News & Media
Continued momentum in profitable growth
01 Nov 2019
Melbourne: Orica (ASX: ORI) today announced statutory Net Profit After Tax for the 12 months ended 30 September 2019 of $245 million (FY18 $48 million loss) and NPAT before individually significant items of $372 million, up 15% on the prior corresponding period (pcp). Underlying earnings per share increased by 14% to 97.9 cents per share.
Orica Managing Director Alberto Calderon said: “Our FY19 financial result provides evidence of the continuing uplift in our operating and financial performance.
“Orica’s manufacturing and cost performance is improving across the board. Volumes are growing and our market-leading technology solutions are gaining traction with customers. Our growth drivers are starting to deliver.

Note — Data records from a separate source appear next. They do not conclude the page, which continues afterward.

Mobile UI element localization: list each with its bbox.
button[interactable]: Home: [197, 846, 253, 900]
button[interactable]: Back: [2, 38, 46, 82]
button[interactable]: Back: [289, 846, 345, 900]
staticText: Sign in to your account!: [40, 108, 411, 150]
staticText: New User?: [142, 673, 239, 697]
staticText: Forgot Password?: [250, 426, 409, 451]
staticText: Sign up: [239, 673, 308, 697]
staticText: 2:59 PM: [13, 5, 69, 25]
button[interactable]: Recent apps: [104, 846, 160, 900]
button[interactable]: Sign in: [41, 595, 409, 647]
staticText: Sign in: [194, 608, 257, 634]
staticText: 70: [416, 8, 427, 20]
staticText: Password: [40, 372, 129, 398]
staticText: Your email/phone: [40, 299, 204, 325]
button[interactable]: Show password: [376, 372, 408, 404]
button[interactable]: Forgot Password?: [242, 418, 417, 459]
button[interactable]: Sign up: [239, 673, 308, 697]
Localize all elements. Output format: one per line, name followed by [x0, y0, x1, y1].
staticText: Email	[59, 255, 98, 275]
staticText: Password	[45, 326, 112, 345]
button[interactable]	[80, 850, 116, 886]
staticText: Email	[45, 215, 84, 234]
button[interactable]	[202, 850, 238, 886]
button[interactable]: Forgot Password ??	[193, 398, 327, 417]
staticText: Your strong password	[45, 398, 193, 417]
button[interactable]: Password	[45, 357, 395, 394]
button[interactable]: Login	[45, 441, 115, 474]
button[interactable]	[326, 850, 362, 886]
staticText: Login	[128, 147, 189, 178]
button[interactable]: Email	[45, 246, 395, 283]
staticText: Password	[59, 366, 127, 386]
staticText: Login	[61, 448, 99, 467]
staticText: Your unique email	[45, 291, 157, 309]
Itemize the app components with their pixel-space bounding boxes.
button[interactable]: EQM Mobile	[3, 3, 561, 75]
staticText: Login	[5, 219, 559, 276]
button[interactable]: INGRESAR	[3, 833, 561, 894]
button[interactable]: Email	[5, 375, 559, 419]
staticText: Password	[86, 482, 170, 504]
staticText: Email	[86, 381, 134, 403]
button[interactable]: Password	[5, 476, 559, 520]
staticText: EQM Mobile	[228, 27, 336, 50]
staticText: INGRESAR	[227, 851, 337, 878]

“All of our regions are performing strongly with Europe, Middle East & Africa reporting a particularly pleasing result in FY19 following focused efforts to improve this business. Increased penetration of our technology-based blasting solutions and contract wins have driven sales revenue 9% higher for the period.

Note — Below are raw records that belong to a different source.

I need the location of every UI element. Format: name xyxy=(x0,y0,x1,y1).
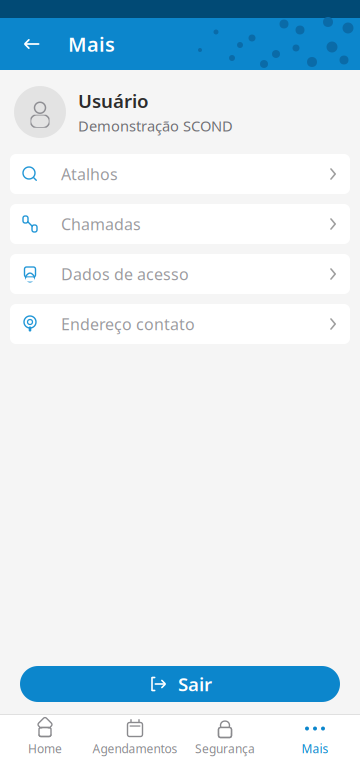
button[interactable]: Home xyxy=(0,716,90,760)
staticText: Endereço contato xyxy=(61,313,195,335)
staticText: Demonstração SCOND xyxy=(78,116,233,136)
staticText: Atalhos xyxy=(61,163,118,185)
button[interactable]: Chamadas xyxy=(10,204,350,244)
staticText: Sair xyxy=(178,672,212,696)
staticText: Dados de acesso xyxy=(61,263,189,285)
button[interactable]: Agendamentos xyxy=(90,716,180,760)
button[interactable]: Segurança xyxy=(180,716,270,760)
button[interactable]: Mais xyxy=(270,716,360,760)
staticText: Home xyxy=(28,740,62,756)
staticText: Usuário xyxy=(78,88,149,113)
button[interactable]: Back xyxy=(14,26,50,62)
staticText: Mais xyxy=(302,740,328,756)
button[interactable]: Dados de acesso xyxy=(10,254,350,294)
staticText: Chamadas xyxy=(61,213,141,235)
button[interactable]: Endereço contato xyxy=(10,304,350,344)
button[interactable]: Atalhos xyxy=(10,154,350,194)
staticText: Mais xyxy=(68,31,115,57)
staticText: Segurança xyxy=(195,740,255,756)
staticText: Agendamentos xyxy=(92,740,178,756)
button[interactable]: Sair xyxy=(20,666,340,702)
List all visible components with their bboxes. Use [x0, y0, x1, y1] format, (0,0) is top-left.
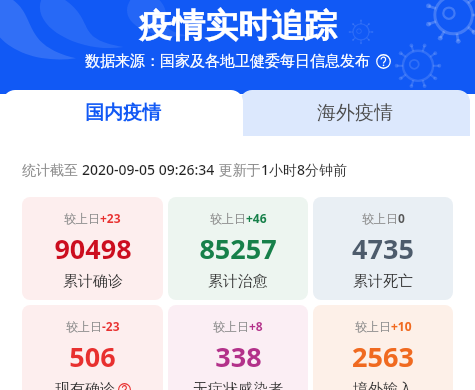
staticText: 累计死亡	[353, 272, 413, 291]
staticText: 4735	[352, 230, 414, 267]
other: 数据来源说明	[376, 54, 391, 69]
staticText: +23	[100, 210, 121, 226]
button[interactable]: 国内疫情	[3, 90, 243, 136]
button[interactable]: 较上日	[168, 305, 308, 390]
button[interactable]: 较上日	[22, 305, 163, 390]
staticText: 85257	[199, 230, 277, 267]
staticText: 现有确诊	[55, 380, 115, 390]
staticText: +10	[391, 318, 412, 334]
staticText: 累计治愈	[208, 272, 268, 291]
staticText: 338	[215, 338, 262, 375]
staticText: 更新于	[215, 160, 261, 179]
staticText: 90498	[54, 230, 132, 267]
staticText: +46	[246, 210, 267, 226]
staticText: 较上日	[362, 211, 398, 226]
button[interactable]: 数据来源：国家及各地卫健委每日信息发布	[85, 52, 391, 71]
button[interactable]: 较上日	[168, 197, 308, 300]
button[interactable]: 海外疫情	[240, 90, 470, 136]
staticText: 1小时8分钟前	[261, 160, 348, 179]
staticText: +8	[249, 318, 263, 334]
staticText: -23	[102, 318, 120, 334]
staticText: 较上日	[210, 211, 246, 226]
staticText: 较上日	[355, 319, 391, 334]
staticText: 2563	[352, 338, 414, 375]
staticText: 累计确诊	[63, 272, 123, 291]
button[interactable]: 较上日	[313, 197, 453, 300]
staticText: 较上日	[64, 211, 100, 226]
staticText: 较上日	[66, 319, 102, 334]
staticText: 0	[398, 210, 405, 226]
button[interactable]: 较上日	[313, 305, 453, 390]
staticText: 疫情实时追踪	[139, 5, 337, 47]
staticText: 2020-09-05 09:26:34	[82, 160, 215, 179]
button[interactable]: 较上日	[22, 197, 163, 300]
staticText: 较上日	[213, 319, 249, 334]
staticText: 海外疫情	[317, 101, 393, 125]
staticText: 数据来源：国家及各地卫健委每日信息发布	[85, 52, 370, 71]
staticText: 境外输入	[353, 380, 413, 390]
staticText: 无症状感染者	[193, 380, 283, 390]
staticText: 国内疫情	[85, 101, 161, 125]
staticText: 506	[69, 338, 116, 375]
staticText: 统计截至	[22, 160, 82, 179]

“The increase in Australia Pacific & Asia volumes was led by 6% growth in Australia, with market share in the region continuing to increase.
“Consistent with our previous updates, progress on rectification at Burrup continues in line with our plan, and the plant is expected to make a positive contribution to earnings from the second half of FY20.
“We are particularly pleased with the ongoing strong performance of our GroundProbe business which continues to deliver results ahead of expectations. We anticipate this exceptional business will deliver 20% Return on Net Assets (RONA) over the next three years. After several years of management focus the Minova business has also delivered a signficantly improved result in this period.”
Capital Management and Dividends
Orica’s gearing (34.9%) remains comfortably within the company’s revised target range of 30-40%.
The Board has declared a final ordinary dividend of 33.0 cps (5.0 cents franked), bringing the full year dividend to 55.0 cps. The final dividend is payable on 13 December 2019 to shareholders registered at the close of business on 13 November 2019.
The outlook for FY20 and beyond is positive. Orica anticipates higher earnings in FY20 underpinned by increased demand and product mix across all regions and the further take-up of our market-leading technology. Earnings contributions expected from the Burrup plant will feed in to higher earnings from the second half. It is expected earnings will be skewed to the second half of the year.
“While there are many external factors that can impact our performance, Orica’s efforts to improve every aspect of operations within our control is starting to deliver results. We are optimistic this early momentum will be maintained and grow in the years ahead,” Mr Calderon said.
FY20 capital expenditure is anticipated between $370 million and $390 million (excluding Burrup) with a continued focus on growth capital and plant reliability.